# [Exercise details]
Among the entries below, extract exactly the lines that run from the one with "Campany Video (103, 663)" through the one with "العدالة (341, 2303)", both ends included.

# [Data provided]
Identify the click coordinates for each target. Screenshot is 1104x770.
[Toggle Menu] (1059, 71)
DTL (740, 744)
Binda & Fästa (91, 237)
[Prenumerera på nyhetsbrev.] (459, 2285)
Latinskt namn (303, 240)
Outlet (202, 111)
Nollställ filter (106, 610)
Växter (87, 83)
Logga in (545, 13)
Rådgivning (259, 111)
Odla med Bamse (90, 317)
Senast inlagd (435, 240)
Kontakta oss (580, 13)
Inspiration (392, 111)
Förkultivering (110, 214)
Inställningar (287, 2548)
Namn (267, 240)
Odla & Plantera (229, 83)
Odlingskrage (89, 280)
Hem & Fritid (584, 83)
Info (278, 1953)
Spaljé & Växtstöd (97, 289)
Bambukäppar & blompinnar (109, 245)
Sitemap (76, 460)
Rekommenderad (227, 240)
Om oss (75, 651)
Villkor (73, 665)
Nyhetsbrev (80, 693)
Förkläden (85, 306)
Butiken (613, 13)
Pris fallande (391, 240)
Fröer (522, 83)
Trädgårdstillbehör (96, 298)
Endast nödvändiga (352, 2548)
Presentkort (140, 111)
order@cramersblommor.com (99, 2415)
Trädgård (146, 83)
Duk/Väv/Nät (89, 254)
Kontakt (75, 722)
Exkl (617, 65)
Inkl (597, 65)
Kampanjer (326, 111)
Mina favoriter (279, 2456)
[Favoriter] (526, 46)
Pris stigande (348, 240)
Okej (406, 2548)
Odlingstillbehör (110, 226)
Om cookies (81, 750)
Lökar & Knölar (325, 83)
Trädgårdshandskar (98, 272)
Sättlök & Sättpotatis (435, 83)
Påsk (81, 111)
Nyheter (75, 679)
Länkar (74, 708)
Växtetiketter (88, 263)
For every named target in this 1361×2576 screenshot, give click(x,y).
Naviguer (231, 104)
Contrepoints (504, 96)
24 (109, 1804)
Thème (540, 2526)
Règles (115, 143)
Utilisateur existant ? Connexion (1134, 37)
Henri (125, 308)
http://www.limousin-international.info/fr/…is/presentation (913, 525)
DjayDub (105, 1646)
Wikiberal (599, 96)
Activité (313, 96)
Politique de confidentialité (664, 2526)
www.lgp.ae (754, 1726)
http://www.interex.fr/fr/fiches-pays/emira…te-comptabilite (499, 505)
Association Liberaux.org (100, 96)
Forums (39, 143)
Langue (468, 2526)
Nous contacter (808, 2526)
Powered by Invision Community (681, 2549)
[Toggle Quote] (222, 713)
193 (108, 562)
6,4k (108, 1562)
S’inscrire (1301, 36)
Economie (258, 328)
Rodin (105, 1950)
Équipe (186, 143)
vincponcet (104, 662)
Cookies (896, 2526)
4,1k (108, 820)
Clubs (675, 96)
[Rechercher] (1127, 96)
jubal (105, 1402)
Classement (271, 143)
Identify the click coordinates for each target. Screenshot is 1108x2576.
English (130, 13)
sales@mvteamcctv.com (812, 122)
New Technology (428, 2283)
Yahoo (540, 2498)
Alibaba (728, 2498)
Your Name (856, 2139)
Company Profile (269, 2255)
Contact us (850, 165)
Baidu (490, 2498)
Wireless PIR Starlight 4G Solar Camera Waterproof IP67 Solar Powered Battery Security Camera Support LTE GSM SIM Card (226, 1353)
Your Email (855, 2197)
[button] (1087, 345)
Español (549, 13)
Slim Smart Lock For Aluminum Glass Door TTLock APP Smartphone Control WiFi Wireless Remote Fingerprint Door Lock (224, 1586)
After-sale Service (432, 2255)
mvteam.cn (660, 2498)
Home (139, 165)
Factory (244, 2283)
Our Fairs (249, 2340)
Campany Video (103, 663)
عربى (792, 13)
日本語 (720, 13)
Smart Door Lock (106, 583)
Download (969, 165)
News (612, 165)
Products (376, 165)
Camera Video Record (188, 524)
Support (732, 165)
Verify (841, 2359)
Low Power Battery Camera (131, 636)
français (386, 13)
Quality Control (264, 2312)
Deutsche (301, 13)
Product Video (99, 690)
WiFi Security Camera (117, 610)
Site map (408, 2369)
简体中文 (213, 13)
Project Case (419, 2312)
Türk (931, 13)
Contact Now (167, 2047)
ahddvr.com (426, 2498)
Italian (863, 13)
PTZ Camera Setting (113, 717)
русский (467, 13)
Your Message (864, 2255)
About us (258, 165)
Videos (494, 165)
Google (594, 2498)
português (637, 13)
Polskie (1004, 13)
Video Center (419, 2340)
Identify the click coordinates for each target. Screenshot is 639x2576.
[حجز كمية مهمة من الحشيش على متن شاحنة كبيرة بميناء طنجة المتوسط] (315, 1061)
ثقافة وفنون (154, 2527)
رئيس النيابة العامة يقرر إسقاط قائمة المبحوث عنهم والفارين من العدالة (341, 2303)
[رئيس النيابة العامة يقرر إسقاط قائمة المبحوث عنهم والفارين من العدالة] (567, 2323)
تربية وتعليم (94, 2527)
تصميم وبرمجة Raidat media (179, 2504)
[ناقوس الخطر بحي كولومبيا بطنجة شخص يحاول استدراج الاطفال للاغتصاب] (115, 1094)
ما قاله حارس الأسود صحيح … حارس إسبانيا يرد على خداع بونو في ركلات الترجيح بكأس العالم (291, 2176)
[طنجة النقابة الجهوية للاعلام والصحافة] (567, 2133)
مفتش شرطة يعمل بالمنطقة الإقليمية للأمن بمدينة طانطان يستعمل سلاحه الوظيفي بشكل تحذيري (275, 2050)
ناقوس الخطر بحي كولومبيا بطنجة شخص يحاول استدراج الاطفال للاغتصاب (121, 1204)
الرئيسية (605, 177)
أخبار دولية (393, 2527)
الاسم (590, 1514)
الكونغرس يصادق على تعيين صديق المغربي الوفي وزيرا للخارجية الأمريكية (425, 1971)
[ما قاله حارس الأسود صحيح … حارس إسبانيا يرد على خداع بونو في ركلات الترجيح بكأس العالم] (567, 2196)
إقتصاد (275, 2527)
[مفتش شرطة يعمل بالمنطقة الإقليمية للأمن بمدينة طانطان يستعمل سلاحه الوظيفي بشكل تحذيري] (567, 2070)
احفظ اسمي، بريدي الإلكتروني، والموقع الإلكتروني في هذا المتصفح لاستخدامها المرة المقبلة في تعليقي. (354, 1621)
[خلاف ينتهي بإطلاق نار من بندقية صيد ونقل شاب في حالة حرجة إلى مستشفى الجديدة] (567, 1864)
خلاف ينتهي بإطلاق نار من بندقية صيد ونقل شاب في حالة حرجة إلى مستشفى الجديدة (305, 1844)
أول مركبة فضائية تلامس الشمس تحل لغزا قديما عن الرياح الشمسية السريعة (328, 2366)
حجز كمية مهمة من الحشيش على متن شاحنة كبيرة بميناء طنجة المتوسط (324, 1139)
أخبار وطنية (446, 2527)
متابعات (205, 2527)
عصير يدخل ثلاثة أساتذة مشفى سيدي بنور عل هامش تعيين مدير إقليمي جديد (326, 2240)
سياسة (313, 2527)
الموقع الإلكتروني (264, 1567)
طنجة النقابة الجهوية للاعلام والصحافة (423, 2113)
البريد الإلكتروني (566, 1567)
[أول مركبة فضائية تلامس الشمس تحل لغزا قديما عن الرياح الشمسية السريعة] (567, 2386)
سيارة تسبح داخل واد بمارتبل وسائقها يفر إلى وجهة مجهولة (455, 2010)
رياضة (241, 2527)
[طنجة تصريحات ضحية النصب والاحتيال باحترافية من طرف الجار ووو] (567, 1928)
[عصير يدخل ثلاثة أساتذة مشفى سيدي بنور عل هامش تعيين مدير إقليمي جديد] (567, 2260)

# [Answer space]
Campany Video (103, 663)
عربى (792, 13)
日本語 (720, 13)
Smart Door Lock (106, 583)
Download (969, 165)
News (612, 165)
Products (376, 165)
Camera Video Record (188, 524)
Support (732, 165)
Verify (841, 2359)
Low Power Battery Camera (131, 636)
français (386, 13)
Quality Control (264, 2312)
Deutsche (301, 13)
Product Video (99, 690)
WiFi Security Camera (117, 610)
Site map (408, 2369)
简体中文 (213, 13)
Project Case (419, 2312)
Türk (931, 13)
Contact Now (167, 2047)
ahddvr.com (426, 2498)
Italian (863, 13)
PTZ Camera Setting (113, 717)
русский (467, 13)
Your Message (864, 2255)
About us (258, 165)
Videos (494, 165)
Google (594, 2498)
português (637, 13)
Polskie (1004, 13)
Video Center (419, 2340)
Identify the click coordinates for each target. Screenshot is 639x2576.
[حجز كمية مهمة من الحشيش على متن شاحنة كبيرة بميناء طنجة المتوسط] (315, 1061)
ثقافة وفنون (154, 2527)
رئيس النيابة العامة يقرر إسقاط قائمة المبحوث عنهم والفارين من العدالة (341, 2303)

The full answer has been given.